RECORD EXTRACTS:
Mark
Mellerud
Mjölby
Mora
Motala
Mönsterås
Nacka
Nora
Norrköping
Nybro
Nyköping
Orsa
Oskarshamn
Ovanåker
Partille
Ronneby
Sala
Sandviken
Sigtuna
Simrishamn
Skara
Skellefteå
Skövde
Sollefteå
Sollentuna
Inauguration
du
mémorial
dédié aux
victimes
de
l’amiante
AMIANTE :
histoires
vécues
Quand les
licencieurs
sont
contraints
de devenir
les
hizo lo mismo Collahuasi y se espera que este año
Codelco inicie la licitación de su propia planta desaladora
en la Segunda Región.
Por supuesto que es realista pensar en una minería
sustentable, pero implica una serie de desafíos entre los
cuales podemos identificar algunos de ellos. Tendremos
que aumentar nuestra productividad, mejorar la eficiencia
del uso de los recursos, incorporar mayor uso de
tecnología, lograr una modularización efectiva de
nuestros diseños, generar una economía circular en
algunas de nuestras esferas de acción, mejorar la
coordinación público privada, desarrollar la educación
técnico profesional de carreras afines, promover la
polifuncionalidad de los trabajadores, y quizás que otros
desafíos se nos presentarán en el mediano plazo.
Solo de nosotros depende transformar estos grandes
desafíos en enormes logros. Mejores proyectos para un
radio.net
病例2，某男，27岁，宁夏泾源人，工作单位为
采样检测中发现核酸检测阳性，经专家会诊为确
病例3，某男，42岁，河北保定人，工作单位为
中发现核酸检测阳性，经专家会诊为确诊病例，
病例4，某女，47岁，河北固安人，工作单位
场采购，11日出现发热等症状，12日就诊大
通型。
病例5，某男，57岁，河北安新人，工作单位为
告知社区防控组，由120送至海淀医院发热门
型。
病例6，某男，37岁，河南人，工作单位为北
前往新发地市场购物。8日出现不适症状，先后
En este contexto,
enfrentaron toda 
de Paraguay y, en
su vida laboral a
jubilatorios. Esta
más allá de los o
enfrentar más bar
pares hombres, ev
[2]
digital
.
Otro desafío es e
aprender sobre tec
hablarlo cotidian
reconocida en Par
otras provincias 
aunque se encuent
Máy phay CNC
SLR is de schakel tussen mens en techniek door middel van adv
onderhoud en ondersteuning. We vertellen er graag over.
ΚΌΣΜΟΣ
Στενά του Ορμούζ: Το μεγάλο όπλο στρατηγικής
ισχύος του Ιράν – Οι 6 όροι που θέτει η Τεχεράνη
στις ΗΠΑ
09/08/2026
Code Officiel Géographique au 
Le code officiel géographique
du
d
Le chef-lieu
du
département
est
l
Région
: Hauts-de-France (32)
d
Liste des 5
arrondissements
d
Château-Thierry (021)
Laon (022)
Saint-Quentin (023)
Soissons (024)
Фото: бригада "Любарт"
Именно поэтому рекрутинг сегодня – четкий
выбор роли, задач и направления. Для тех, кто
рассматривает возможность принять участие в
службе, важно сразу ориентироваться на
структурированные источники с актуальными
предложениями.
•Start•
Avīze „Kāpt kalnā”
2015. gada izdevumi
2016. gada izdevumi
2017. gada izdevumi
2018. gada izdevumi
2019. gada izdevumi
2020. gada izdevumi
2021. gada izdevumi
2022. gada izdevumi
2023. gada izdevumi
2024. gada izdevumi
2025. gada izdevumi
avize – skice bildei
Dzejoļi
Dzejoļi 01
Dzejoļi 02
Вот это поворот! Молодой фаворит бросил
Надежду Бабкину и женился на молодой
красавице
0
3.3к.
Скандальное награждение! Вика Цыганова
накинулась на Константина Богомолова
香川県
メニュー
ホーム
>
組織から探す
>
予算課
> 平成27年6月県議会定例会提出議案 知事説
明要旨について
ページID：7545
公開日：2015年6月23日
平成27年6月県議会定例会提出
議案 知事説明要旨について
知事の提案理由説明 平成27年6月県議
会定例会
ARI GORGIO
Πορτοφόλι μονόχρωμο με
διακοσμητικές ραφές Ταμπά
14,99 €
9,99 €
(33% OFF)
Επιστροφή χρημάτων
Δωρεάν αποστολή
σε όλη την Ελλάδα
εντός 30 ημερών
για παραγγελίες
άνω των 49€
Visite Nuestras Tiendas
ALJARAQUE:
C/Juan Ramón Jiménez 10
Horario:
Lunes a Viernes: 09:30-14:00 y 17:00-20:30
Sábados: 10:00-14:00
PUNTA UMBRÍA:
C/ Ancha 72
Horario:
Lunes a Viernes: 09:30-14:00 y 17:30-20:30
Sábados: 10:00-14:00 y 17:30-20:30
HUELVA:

YOUR GOAL: From the first line to the last, return the data exactly as written.

RESPONSE AREA:
Mark
Mellerud
Mjölby
Mora
Motala
Mönsterås
Nacka
Nora
Norrköping
Nybro
Nyköping
Orsa
Oskarshamn
Ovanåker
Partille
Ronneby
Sala
Sandviken
Sigtuna
Simrishamn
Skara
Skellefteå
Skövde
Sollefteå
Sollentuna
Inauguration
du
mémorial
dédié aux
victimes
de
l’amiante
AMIANTE :
histoires
vécues
Quand les
licencieurs
sont
contraints
de devenir
les
hizo lo mismo Collahuasi y se espera que este año
Codelco inicie la licitación de su propia planta desaladora
en la Segunda Región.
Por supuesto que es realista pensar en una minería
sustentable, pero implica una serie de desafíos entre los
cuales podemos identificar algunos de ellos. Tendremos
que aumentar nuestra productividad, mejorar la eficiencia
del uso de los recursos, incorporar mayor uso de
tecnología, lograr una modularización efectiva de
nuestros diseños, generar una economía circular en
algunas de nuestras esferas de acción, mejorar la
coordinación público privada, desarrollar la educación
técnico profesional de carreras afines, promover la
polifuncionalidad de los trabajadores, y quizás que otros
desafíos se nos presentarán en el mediano plazo.
Solo de nosotros depende transformar estos grandes
desafíos en enormes logros. Mejores proyectos para un
radio.net
病例2，某男，27岁，宁夏泾源人，工作单位为
采样检测中发现核酸检测阳性，经专家会诊为确
病例3，某男，42岁，河北保定人，工作单位为
中发现核酸检测阳性，经专家会诊为确诊病例，
病例4，某女，47岁，河北固安人，工作单位
场采购，11日出现发热等症状，12日就诊大
通型。
病例5，某男，57岁，河北安新人，工作单位为
告知社区防控组，由120送至海淀医院发热门
型。
病例6，某男，37岁，河南人，工作单位为北
前往新发地市场购物。8日出现不适症状，先后
En este contexto,
enfrentaron toda 
de Paraguay y, en
su vida laboral a
jubilatorios. Esta
más allá de los o
enfrentar más bar
pares hombres, ev
[2]
digital
.
Otro desafío es e
aprender sobre tec
hablarlo cotidian
reconocida en Par
otras provincias 
aunque se encuent
Máy phay CNC
SLR is de schakel tussen mens en techniek door middel van adv
onderhoud en ondersteuning. We vertellen er graag over.
ΚΌΣΜΟΣ
Στενά του Ορμούζ: Το μεγάλο όπλο στρατηγικής
ισχύος του Ιράν – Οι 6 όροι που θέτει η Τεχεράνη
στις ΗΠΑ
09/08/2026
Code Officiel Géographique au 
Le code officiel géographique
du
d
Le chef-lieu
du
département
est
l
Région
: Hauts-de-France (32)
d
Liste des 5
arrondissements
d
Château-Thierry (021)
Laon (022)
Saint-Quentin (023)
Soissons (024)
Фото: бригада "Любарт"
Именно поэтому рекрутинг сегодня – четкий
выбор роли, задач и направления. Для тех, кто
рассматривает возможность принять участие в
службе, важно сразу ориентироваться на
структурированные источники с актуальными
предложениями.
•Start•
Avīze „Kāpt kalnā”
2015. gada izdevumi
2016. gada izdevumi
2017. gada izdevumi
2018. gada izdevumi
2019. gada izdevumi
2020. gada izdevumi
2021. gada izdevumi
2022. gada izdevumi
2023. gada izdevumi
2024. gada izdevumi
2025. gada izdevumi
avize – skice bildei
Dzejoļi
Dzejoļi 01
Dzejoļi 02
Вот это поворот! Молодой фаворит бросил
Надежду Бабкину и женился на молодой
красавице
0
3.3к.
Скандальное награждение! Вика Цыганова
накинулась на Константина Богомолова
香川県
メニュー
ホーム
>
組織から探す
>
予算課
> 平成27年6月県議会定例会提出議案 知事説
明要旨について
ページID：7545
公開日：2015年6月23日
平成27年6月県議会定例会提出
議案 知事説明要旨について
知事の提案理由説明 平成27年6月県議
会定例会
ARI GORGIO
Πορτοφόλι μονόχρωμο με
διακοσμητικές ραφές Ταμπά
14,99 €
9,99 €
(33% OFF)
Επιστροφή χρημάτων
Δωρεάν αποστολή
σε όλη την Ελλάδα
εντός 30 ημερών
για παραγγελίες
άνω των 49€
Visite Nuestras Tiendas
ALJARAQUE:
C/Juan Ramón Jiménez 10
Horario:
Lunes a Viernes: 09:30-14:00 y 17:00-20:30
Sábados: 10:00-14:00
PUNTA UMBRÍA:
C/ Ancha 72
Horario:
Lunes a Viernes: 09:30-14:00 y 17:30-20:30
Sábados: 10:00-14:00 y 17:30-20:30
HUELVA:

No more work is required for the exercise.